I am trying to engineer a solution that will meet our needs. I've come into a network, and am having to figure it all out as I go. We currently have a site in Houston. This site serves the public as well as our branch offices.
Currently, we connect to remote offices using an IPSEC tunnel intiated and landing on Cisco ASA5510's. Each of the branch offices have their own independent internet connections whether it be a T3 with ATT or384k dsl with mom/pop telco.
Well the company has decided to go with an MPLS network for all locations. They will drop all of their independent uplinks, and do everything over the MPLS, with a split off of it for their internet access. The hub location (houston) will connect to both MPLS connection AND the normal internet connection. Each location, including houston, received a routeable address which is natted to an internal address at each location.
For redundancy, we want to make it so that if the MPLS link in houston fails, we can still create tunnels into/outof the branch offices utilizing the internet connection.
The way that I had envisioned this is to setup the tunnels on the ASA to land on the new ip address.
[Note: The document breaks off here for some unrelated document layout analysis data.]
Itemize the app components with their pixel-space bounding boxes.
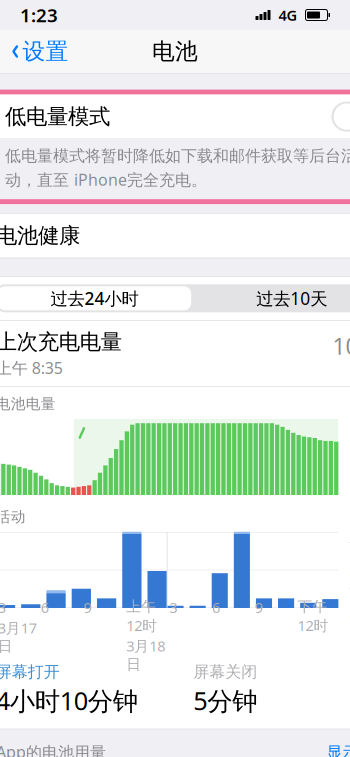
staticText: 60分钟 [349, 515, 350, 552]
staticText: 低电量模式将暂时降低如下载和邮件获取等后台活动，直至 iPhone完全充电。 [5, 146, 350, 190]
staticText: 设置 [23, 38, 69, 65]
staticText: App的电池用量 [0, 741, 106, 757]
staticText: 3 [169, 598, 177, 617]
staticText: 4小时10分钟 [0, 684, 138, 717]
button[interactable]: 过去24小时 [0, 284, 193, 312]
button[interactable]: 过去10天 [193, 284, 350, 312]
staticText: 上次充电电量 [0, 329, 122, 355]
staticText: 屏幕打开 [0, 662, 60, 682]
button[interactable]: 显示活动 [326, 743, 350, 757]
staticText: 低电量模式 [5, 104, 110, 130]
staticText: 下午 12时 [298, 598, 329, 635]
button[interactable]: 设置 [0, 32, 69, 71]
button[interactable]: 电池健康 [0, 214, 350, 258]
staticText: 6 [212, 598, 220, 617]
staticText: 电池电量 [0, 395, 56, 413]
staticText: 活动 [0, 508, 26, 526]
staticText: 上午 8:35 [0, 357, 63, 378]
staticText: 6 [41, 598, 49, 617]
staticText: 显示活动 [326, 743, 350, 757]
staticText: 1:23 [20, 3, 58, 27]
staticText: 电池健康 [0, 223, 80, 249]
staticText: 30分钟 [349, 560, 350, 598]
staticText: 3月17日 [0, 618, 37, 656]
staticText: 过去10天 [256, 287, 327, 310]
staticText: 屏幕关闭 [193, 662, 257, 682]
staticText: 5分钟 [193, 684, 257, 717]
button[interactable]: 低电量模式 [0, 95, 350, 139]
staticText: 上午 12时 [126, 598, 157, 635]
staticText: 3月18日 [126, 636, 165, 674]
staticText: 过去24小时 [50, 287, 138, 310]
staticText: 电池 [152, 38, 198, 65]
staticText: 3 [0, 598, 6, 617]
staticText: 100% [332, 331, 350, 361]
staticText: 9 [84, 598, 92, 617]
staticText: 4G [278, 5, 298, 25]
staticText: 9 [255, 598, 263, 617]
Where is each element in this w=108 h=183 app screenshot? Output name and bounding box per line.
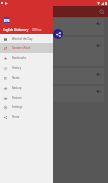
other: Pronounce: [96, 21, 101, 26]
staticText: Random Word: [12, 46, 31, 50]
button[interactable]: Bookmarks: [0, 53, 53, 63]
staticText: Settings: [12, 105, 23, 109]
button[interactable]: Share: [0, 112, 53, 122]
staticText: understandable: [7, 43, 37, 48]
staticText: Backup: [12, 86, 22, 90]
staticText: Bookmarks: [12, 56, 27, 60]
button[interactable]: Restore: [0, 93, 53, 103]
staticText: EN: [4, 18, 10, 23]
button[interactable]: History: [0, 63, 53, 73]
staticText: English Dictionary: [3, 28, 29, 32]
button[interactable]: Pronounce: [4, 18, 104, 35]
button[interactable]: Random Word: [0, 43, 53, 53]
button[interactable]: Pronounce: [4, 37, 104, 66]
button[interactable]: Settings: [0, 102, 53, 112]
other: Pronounce: [96, 43, 101, 48]
staticText: Offline: [32, 28, 42, 32]
button[interactable]: Word of the Day: [0, 34, 53, 44]
staticText: Notes: [12, 76, 20, 80]
button[interactable]: Notes: [0, 73, 53, 83]
button[interactable]: Share: [53, 29, 63, 39]
button[interactable]: Pronounce: [4, 68, 104, 84]
other: Pronounce: [96, 89, 101, 94]
button[interactable]: Backup: [0, 83, 53, 93]
button[interactable]: Search: [99, 9, 105, 15]
button[interactable]: Pronounce: [4, 86, 104, 102]
staticText: especially about one's actions or: [7, 54, 53, 58]
staticText: History: [12, 66, 22, 70]
staticText: Restore: [12, 96, 22, 100]
staticText: Word of the Day: [12, 37, 33, 41]
other: Pronounce: [96, 72, 101, 77]
staticText: Share: [12, 115, 20, 119]
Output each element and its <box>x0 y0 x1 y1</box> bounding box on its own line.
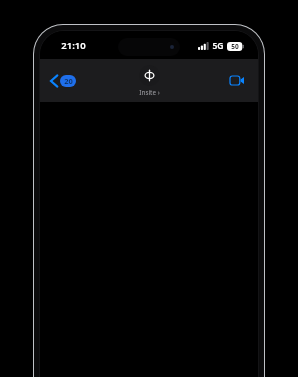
staticText: 50 <box>231 42 239 51</box>
staticText: Insite › <box>139 88 160 96</box>
button[interactable]: Start video call <box>226 72 248 89</box>
button[interactable]: Insite › <box>133 64 166 97</box>
button[interactable]: Back <box>47 71 79 91</box>
staticText: 5G <box>212 40 224 52</box>
staticText: 21:10 <box>61 39 86 52</box>
other: Back <box>50 74 58 88</box>
staticText: 20 <box>64 76 73 86</box>
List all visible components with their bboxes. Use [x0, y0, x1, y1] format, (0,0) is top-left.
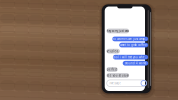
staticText: want to grab coffee: [120, 43, 147, 47]
button[interactable]: hey sorry just saw: [106, 29, 129, 33]
staticText: perfect: [107, 68, 117, 71]
staticText: cool i will text you when out: [113, 55, 148, 59]
button[interactable]: want to grab coffee: [119, 43, 148, 47]
staticText: iMessage: [109, 81, 121, 85]
button[interactable]: see you at usual: [106, 73, 129, 78]
staticText: around 4 works: [125, 62, 146, 65]
staticText: hey sorry just saw: [107, 29, 129, 33]
button[interactable]: Message field: [107, 80, 147, 86]
staticText: no worries we just wrapped up: [112, 37, 148, 41]
button[interactable]: Send: [141, 80, 146, 86]
button[interactable]: around 4 works: [123, 61, 148, 66]
button[interactable]: perfect: [106, 67, 118, 72]
button[interactable]: no worries we just wrapped up: [112, 37, 148, 41]
staticText: see you at usual: [107, 74, 129, 77]
staticText: yes please: [106, 49, 120, 53]
button[interactable]: cool i will text you when out: [113, 55, 148, 60]
button[interactable]: yes please: [106, 49, 120, 54]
This address is both internet routeable, and if it's a destination sent out to the MPLS router, it will ride the MPLS network to the other end. And then I could setup trackrouting on my router which looked to get to that address over the MPLS link, and if that failed, it would change the route to send the traffic over the internet link instead.
Unfortunately, this does not seem to be working. The other options I have are dropping doing ipsec over MPLS (which I'm not too terribly thrilled about, but that's a whole other debate) moving the MPLS router behind our firewall with another router in front of it, doing the same tracked route idea, and having the devices use this router as a default gateway.
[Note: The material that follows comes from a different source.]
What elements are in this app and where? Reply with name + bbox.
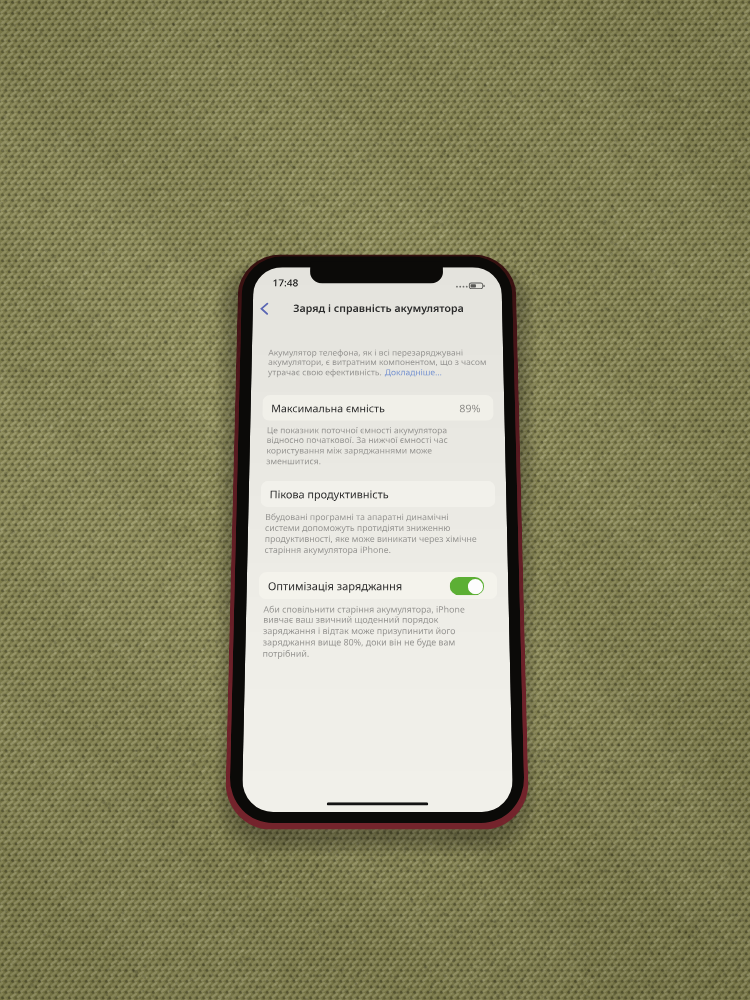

Is there a better way of doing what I'd like to do? The ASA doesn't seem to deal well with multiple routes, and I'm curious about possibly creating a tunnel on the inside interface to encrypt over the MPLS, but if you have two tunnels routing for the same addresses I'm sure it wouldn't like that.. unless there's some way to determin if a tunnel should be up or down based on another tunnel.. or something being up (eg pingable ip).
any information would be appreciated.